### Work request
From the material beneath, pull every line with the word "있습니다".

### Data to process
══════════════════════════════

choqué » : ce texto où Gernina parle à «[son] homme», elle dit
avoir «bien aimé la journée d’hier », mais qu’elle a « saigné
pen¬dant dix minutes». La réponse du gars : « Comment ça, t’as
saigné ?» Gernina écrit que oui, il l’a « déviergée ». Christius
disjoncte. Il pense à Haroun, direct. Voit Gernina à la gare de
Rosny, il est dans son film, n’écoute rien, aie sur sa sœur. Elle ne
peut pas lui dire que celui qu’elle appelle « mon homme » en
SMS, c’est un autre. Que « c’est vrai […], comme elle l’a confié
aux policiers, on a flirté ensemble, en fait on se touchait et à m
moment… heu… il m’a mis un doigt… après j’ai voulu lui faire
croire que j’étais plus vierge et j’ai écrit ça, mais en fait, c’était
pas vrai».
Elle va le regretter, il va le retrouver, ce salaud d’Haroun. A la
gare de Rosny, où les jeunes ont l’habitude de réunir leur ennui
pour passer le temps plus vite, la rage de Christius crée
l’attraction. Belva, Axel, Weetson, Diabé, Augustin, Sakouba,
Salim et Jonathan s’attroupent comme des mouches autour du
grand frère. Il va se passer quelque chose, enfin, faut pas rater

══════════════════════════════

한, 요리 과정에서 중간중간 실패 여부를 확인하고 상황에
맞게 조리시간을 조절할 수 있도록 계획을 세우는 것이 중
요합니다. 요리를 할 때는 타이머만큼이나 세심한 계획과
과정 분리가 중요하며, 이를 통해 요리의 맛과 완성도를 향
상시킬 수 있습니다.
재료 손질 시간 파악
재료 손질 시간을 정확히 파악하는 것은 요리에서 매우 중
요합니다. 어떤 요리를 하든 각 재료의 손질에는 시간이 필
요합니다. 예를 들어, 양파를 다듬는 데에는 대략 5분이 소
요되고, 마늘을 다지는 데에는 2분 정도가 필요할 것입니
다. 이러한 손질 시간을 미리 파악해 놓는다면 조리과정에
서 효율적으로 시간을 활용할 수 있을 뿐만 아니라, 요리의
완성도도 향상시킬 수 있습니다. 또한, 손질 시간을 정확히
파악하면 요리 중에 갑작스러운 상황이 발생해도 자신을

══════════════════════════════

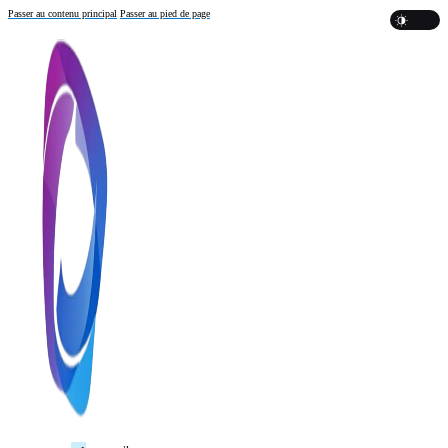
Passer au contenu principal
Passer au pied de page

══════════════════════════════

### Completed exercise
상시킬 수 있습니다.
완성도도 향상시킬 수 있습니다. 또한, 손질 시간을 정확히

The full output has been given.